ASSIGNED TASK: Among the entries below, how many lines hold "Loeches"? Only the number is wanted.

>>>>>

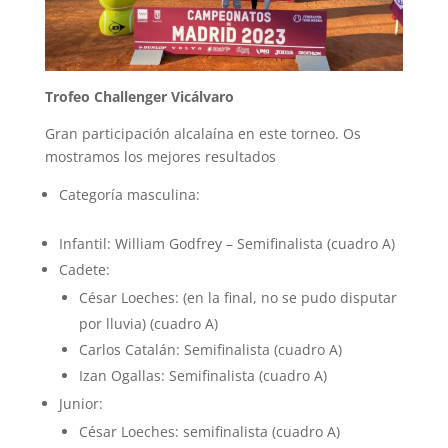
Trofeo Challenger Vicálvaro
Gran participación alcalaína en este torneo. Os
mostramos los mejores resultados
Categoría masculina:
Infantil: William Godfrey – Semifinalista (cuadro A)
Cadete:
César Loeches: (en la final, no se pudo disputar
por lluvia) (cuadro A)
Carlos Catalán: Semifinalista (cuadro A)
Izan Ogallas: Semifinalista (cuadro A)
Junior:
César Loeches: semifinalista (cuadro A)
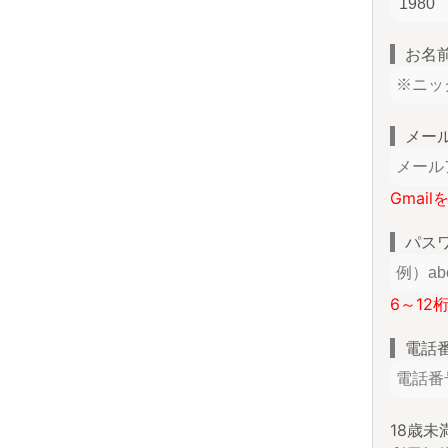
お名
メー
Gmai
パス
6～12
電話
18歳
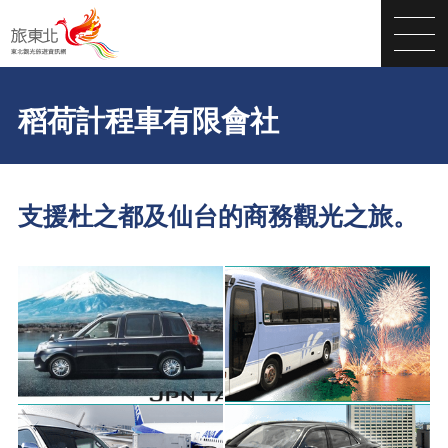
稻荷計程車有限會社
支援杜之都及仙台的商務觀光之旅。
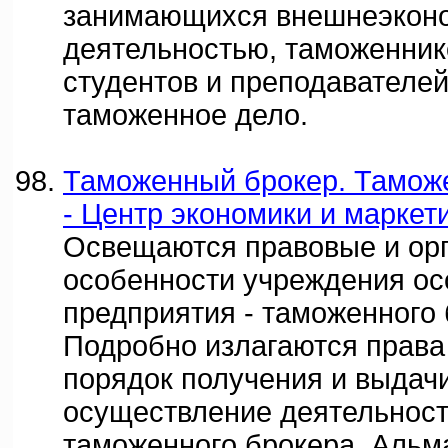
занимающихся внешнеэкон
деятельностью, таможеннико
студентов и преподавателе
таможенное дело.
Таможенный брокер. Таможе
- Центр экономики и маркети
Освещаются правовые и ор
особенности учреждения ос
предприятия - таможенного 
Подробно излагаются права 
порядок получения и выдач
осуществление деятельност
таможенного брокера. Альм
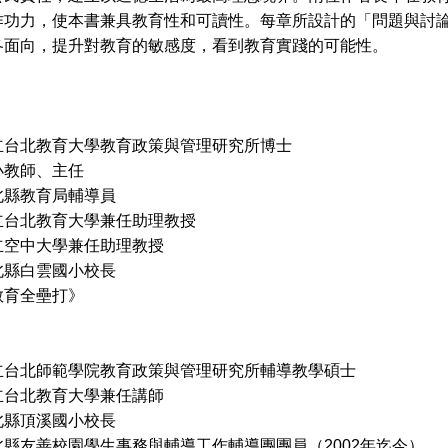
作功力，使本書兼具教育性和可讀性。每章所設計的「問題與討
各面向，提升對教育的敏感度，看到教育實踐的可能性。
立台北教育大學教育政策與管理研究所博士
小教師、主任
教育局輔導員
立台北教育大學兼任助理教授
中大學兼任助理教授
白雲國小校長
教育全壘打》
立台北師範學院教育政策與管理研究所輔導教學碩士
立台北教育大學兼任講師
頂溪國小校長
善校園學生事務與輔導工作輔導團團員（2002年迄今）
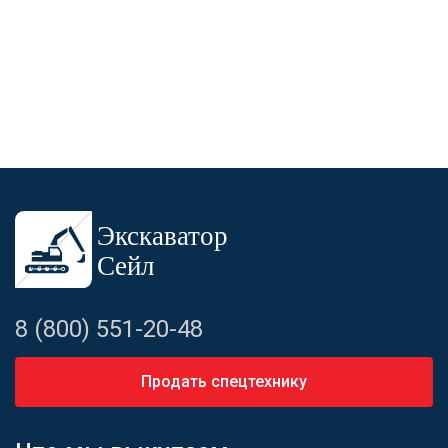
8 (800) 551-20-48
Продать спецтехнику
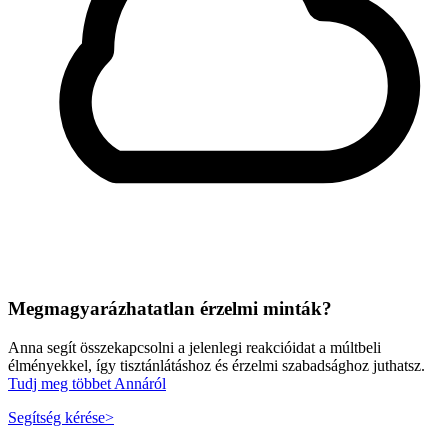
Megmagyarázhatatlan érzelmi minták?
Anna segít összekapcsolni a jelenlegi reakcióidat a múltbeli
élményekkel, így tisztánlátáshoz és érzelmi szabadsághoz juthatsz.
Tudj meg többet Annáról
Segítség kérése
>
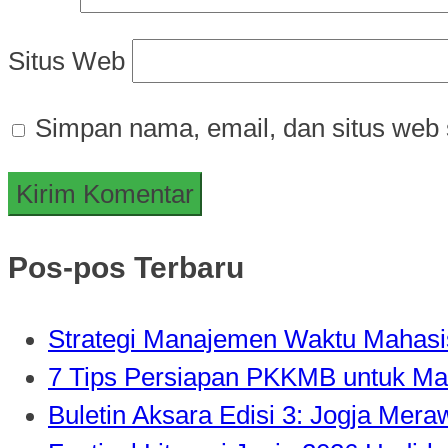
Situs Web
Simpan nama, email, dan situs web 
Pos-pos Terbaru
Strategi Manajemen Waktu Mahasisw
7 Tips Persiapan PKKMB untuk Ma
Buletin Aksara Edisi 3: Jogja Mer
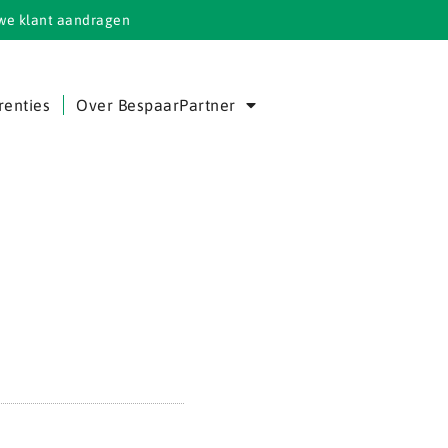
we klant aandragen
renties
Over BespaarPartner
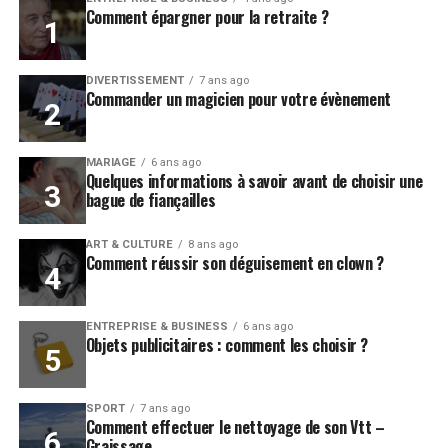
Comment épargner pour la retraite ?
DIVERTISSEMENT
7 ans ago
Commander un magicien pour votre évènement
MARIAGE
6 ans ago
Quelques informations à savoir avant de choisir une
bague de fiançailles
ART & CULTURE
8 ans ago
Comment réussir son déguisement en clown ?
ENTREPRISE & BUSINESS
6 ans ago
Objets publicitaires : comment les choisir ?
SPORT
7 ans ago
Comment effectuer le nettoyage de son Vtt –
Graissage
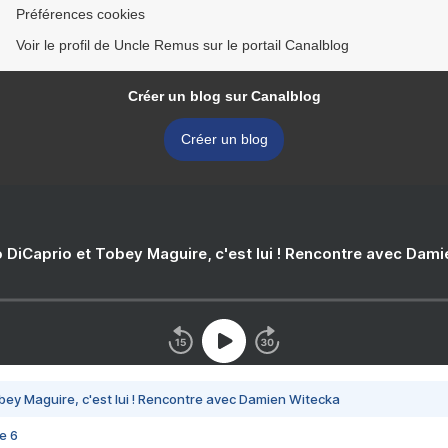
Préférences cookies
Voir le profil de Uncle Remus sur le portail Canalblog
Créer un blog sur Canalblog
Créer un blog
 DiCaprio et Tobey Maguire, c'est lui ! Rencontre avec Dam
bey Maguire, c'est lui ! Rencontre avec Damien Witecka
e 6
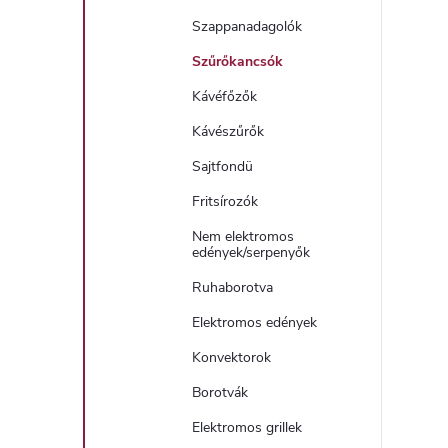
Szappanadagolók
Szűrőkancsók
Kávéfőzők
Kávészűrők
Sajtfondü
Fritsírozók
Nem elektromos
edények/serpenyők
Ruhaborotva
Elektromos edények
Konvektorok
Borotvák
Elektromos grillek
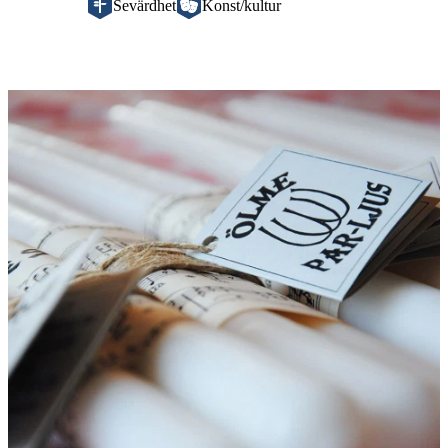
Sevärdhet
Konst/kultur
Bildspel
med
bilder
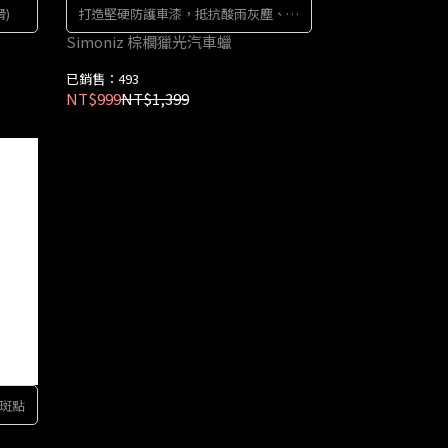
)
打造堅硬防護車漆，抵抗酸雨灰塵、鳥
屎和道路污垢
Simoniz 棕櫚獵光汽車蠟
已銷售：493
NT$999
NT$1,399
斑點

<<<<<

RESPONSE TO THE EXERCISE: 2